What really drives me insane about the debt ceiling debate and discussions about cutting spending when the economy is in the tank is the politicians in DC ignoring the people who actually do economics as a job. Paul Ryan’s budget, Obama’s grand bargain, and the final deal all ignore the economic facts. Recently a tea party Republican was schooled by the Congressional Budget Office and I think all cheap labor conservatives need to read the detail of the event.
I had the following conversation with a conservative friend of mine recently:
My friend: funny how the folks who have been in congress for 20+ years want to blame those who have been there for just 8 months for the debt & budget problems
Me: Having anti-Intellectuals in office was quirky when it was only Bush Jr. and Sarah Palin but now we have people like Eric Cantor and Paul Ryan who ignore those who have actual training in economics and that led to the gas bomb that led to the downgrade. We can’t afford stupidity any more – real people will get hurt. It is time to start working for America instead of trying to trash it like the Tea Party people are doing. I mean you can’t lead a government if it doesn’t exist right? Ohhhhhhh…..
My friend: hhhmmm…interesting…Paul Ryan has a B.A. in economics & political science from Miami University.
Paul Ryan may have a degree but it’s obvious he didn’t learn anything about economics.
Rep. Tim Huelskamp (R-KS) is in the same boat. He asked the Congressional Budget Office (CBO) two questions: What current federal departments, agencies, programs, or portions thereof do not contribute to economic growth? and In the programs that CBO believes do contribute to economic growth, what level of spending cuts would amount to a level you believe would be significant enough to “probably slow the economic recovery”?
The CBO response echoed economists that the Tea Party Republicans and even President Obama have ignored during this whole debate:
“When demand for goods and services falls short of the economy’s ability to produce them, as is the case currently, increasing government spending can increase aggregate demand and thereby narrow the gap between the economy’s actual and potential levels of output,” Elmendorf writes.
The precise details matter. The more robust the economy, the lower the impact. But, according to Elmendorf, “when the Federal Reserve’s ability to lower short-run interest rates is constrained because those rates are already near zero, as they are currently, the short-run effects of changes in government spending on output tend to be larger than usual.”
“Some types of spending, such as funding for improvements to roads and highways, may add to the economy’s potential output in much the same way that private capital investment does,” Elmendorf writes. “Other policies, such as funding for grants to increase access to college education may raise long-term productivity by enhancing people’s skills. The positive longer-term impact of deficit reduction on GNP would be smaller if the policies that reduced deficits included cuts in productive government investments.”

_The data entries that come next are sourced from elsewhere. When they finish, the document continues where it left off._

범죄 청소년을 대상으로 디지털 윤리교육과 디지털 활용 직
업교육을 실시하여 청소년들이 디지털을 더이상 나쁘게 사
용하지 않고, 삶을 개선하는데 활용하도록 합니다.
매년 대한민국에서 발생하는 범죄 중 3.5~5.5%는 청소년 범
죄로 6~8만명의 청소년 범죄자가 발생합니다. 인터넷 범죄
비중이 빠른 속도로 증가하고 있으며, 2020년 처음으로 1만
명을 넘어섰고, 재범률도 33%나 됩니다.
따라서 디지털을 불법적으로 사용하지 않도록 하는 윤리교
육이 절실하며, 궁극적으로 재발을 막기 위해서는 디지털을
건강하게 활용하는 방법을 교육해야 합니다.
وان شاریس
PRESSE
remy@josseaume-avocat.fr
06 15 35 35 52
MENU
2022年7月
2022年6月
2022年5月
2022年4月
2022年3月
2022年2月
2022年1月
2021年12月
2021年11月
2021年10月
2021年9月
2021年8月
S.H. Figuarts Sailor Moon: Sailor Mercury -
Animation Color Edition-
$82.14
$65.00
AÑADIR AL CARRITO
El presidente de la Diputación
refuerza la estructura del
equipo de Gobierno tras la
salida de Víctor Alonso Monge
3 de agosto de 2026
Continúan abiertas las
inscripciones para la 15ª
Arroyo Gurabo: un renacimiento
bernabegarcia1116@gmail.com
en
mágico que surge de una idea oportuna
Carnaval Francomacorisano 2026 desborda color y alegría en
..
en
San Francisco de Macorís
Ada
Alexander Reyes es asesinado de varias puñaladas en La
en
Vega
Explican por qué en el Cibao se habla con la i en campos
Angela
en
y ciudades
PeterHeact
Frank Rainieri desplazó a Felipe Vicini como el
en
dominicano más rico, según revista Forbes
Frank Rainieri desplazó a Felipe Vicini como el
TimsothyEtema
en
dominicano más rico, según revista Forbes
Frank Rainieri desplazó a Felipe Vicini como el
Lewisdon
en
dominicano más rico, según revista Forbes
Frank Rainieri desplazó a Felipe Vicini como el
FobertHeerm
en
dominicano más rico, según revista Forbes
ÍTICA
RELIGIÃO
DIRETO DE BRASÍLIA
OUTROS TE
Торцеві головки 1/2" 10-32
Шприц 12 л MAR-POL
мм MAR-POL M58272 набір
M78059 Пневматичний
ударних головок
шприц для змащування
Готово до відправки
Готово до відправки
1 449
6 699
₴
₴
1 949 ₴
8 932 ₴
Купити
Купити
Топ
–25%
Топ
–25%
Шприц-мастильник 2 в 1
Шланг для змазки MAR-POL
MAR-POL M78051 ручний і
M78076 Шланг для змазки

Cut And Grow Fail: CBO Schools Tea Party Freshman In Basic Economics
Again, at this time, in this current economy, we DON’T have a spending problem and cutting further will HURT the recovery.
…But Paul Ryan has a BA in economics…
*sigh*
Rep. Paul Ryan (R-WI), May 17, 2011: “You want to make sure that the bondholder has confidence that the government’s going to be able to pay them…. That’s what I’m hearing from most people, which is if a bondholder misses a payment for a day or two or three or four what is more important that you’re putting the government in a materially better position to be able to pay their bonds later on.”

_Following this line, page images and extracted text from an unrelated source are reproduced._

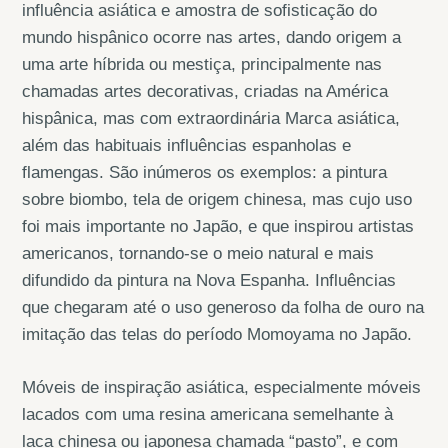
influência asiática e amostra de sofisticação do
mundo hispânico ocorre nas artes, dando origem a
uma arte híbrida ou mestiça, principalmente nas
chamadas artes decorativas, criadas na América
hispânica, mas com extraordinária Marca asiática,
além das habituais influências espanholas e
flamengas. São inúmeros os exemplos: a pintura
sobre biombo, tela de origem chinesa, mas cujo uso
foi mais importante no Japão, e que inspirou artistas
americanos, tornando-se o meio natural e mais
difundido da pintura na Nova Espanha. Influências
que chegaram até o uso generoso da folha de ouro na
imitação das telas do período Momoyama no Japão.
Móveis de inspiração asiática, especialmente móveis
lacados com uma resina americana semelhante à
laca chinesa ou japonesa chamada “pasto”, e com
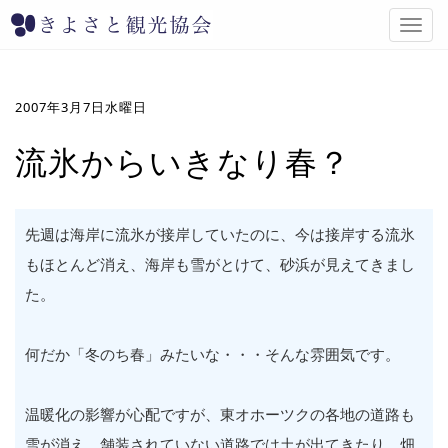
T
o
g
g
l
2007年3月7日水曜日
e
n
流氷からいきなり春？
a
v
i
g
先週は海岸に流氷が接岸していたのに、今は接岸する流氷
a
もほとんど消え、海岸も雪がとけて、砂浜が見えてきまし
t
i
た。
o
n
何だか「冬のち春」みたいな・・・そんな雰囲気です。
温暖化の影響が心配ですが、東オホーツクの各地の道路も
雪が消え、舗装されていない道路では土が出てきたり、畑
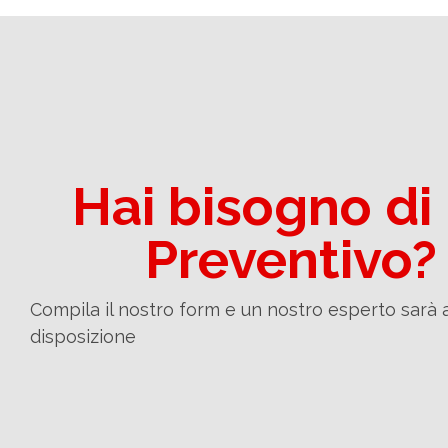
Hai bisogno di
Preventivo?
Compila il nostro form e un nostro esperto sarà 
disposizione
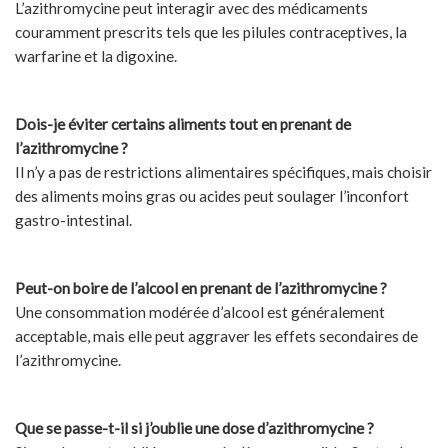
L’azithromycine peut interagir avec des médicaments
couramment prescrits tels que les pilules contraceptives, la
warfarine et la digoxine.
Dois-je éviter certains aliments tout en prenant de
l’azithromycine ?
Il n’y a pas de restrictions alimentaires spécifiques, mais choisir
des aliments moins gras ou acides peut soulager l’inconfort
gastro-intestinal.
Peut-on boire de l’alcool en prenant de l’azithromycine ?
Une consommation modérée d’alcool est généralement
acceptable, mais elle peut aggraver les effets secondaires de
l’azithromycine.
Que se passe-t-il si j’oublie une dose d’azithromycine ?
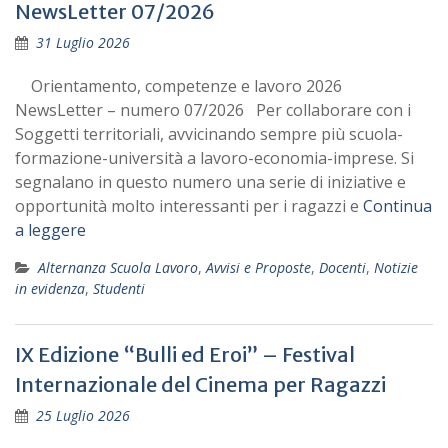
NewsLetter 07/2026
31 Luglio 2026
Orientamento, competenze e lavoro 2026
NewsLetter – numero 07/2026 Per collaborare con i
Soggetti territoriali, avvicinando sempre più scuola-
formazione-università a lavoro-economia-imprese. Si
segnalano in questo numero una serie di iniziative e
opportunità molto interessanti per i ragazzi e
Continua
a leggere
Alternanza Scuola Lavoro
,
Avvisi e Proposte
,
Docenti
,
Notizie
in evidenza
,
Studenti
IX Edizione “Bulli ed Eroi” – Festival
Internazionale del Cinema per Ragazzi
25 Luglio 2026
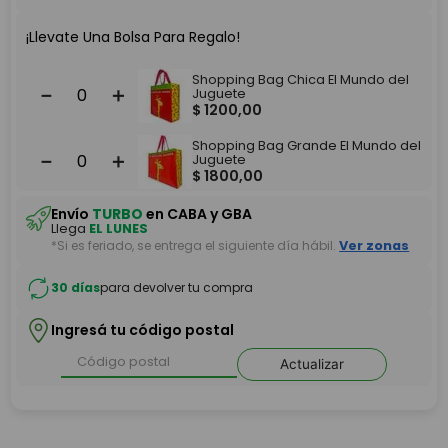
¡Llevate Una Bolsa Para Regalo!
Shopping Bag Chica El Mundo del
－
＋
Juguete
$
1200
,
00
Shopping Bag Grande El Mundo del
－
＋
Juguete
$
1800
,
00
Envío
TURBO
en CABA y GBA
Llega
EL LUNES
*Si es feriado, se entrega el siguiente día hábil.
Ver zonas
30 días
para devolver tu compra
Ingresá tu código postal
Actualizar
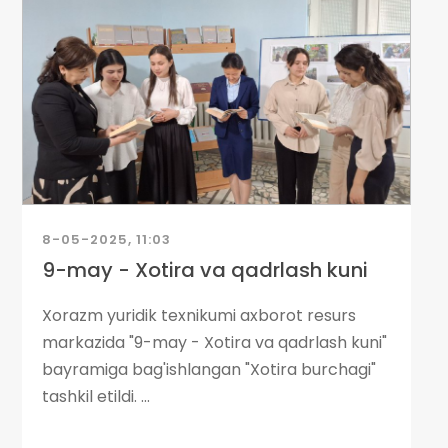
8-05-2025, 11:03
9-may - Xotira va qadrlash kuni
Xorazm yuridik texnikumi axborot resurs
markazida "9-may - Xotira va qadrlash kuni"
bayramiga bag'ishlangan "Xotira burchagi"
tashkil etildi. ...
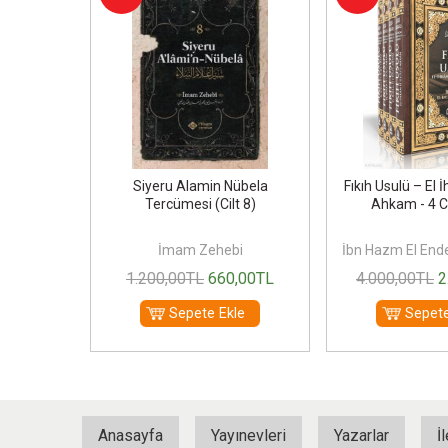
 Çağdaş
Siyeru Alamin Nübela
Fıkıh Usulü – El İ
 Metinleri
Tercümesi (Cilt 8)
Ahkam - 4 C
eleme
lşeker
İmam Zehebi
İbn Hazm El Ende
00
TL
1.200
,00
TL
660
,00
TL
4.000
,00
TL
2
le
Sepete Ekle
Sepete
Anasayfa
Yayınevleri
Yazarlar
İ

“[P]eople in the political arena were even talking about a potential default,” said Joydeep Mukherji, senior director at S&P. “That a country even has such voices, albeit a minority, is something notable,” he added. “This kind of rhetoric is not common amongst AAA sovereigns.”
Economist Paul Krugman writes:
For the fact is that right now the economy desperately needs a short-run fix. When you’re bleeding profusely from an open wound, you want a doctor who binds that wound up, not a doctor who lectures you on the importance of maintaining a healthy lifestyle as you get older. When millions of willing and able workers are unemployed, and economic potential is going to waste to the tune of almost $1 trillion a year, you want policy makers who work on a fast recovery, not people who lecture you on the need for long-run fiscal sustainability.
Unfortunately, giving lectures on long-run fiscal sustainability is a fashionable Washington pastime; it’s what people who want to sound serious do to demonstrate their seriousness. So when the crisis struck and led to big budget deficits — because that’s what happens when the economy shrinks and revenue plunges — many members of our policy elite were all too eager to seize on those deficits as an excuse to change the subject from jobs to their favorite hobbyhorse. And the economy continued to bleed.
What would a real response to our problems involve? First of all, it would involve more, not less, government spending for the time being — with mass unemployment and incredibly low borrowing costs, we should be rebuilding our schools, our roads, our water systems and more. It would involve aggressive moves to reduce household debt via mortgage forgiveness and refinancing. And it would involve an all-out effort by the Federal Reserve to get the economy moving, with the deliberate goal of generating higher inflation to help alleviate debt problems.
I wonder if Miami of Ohio will want Ryan’s degree back?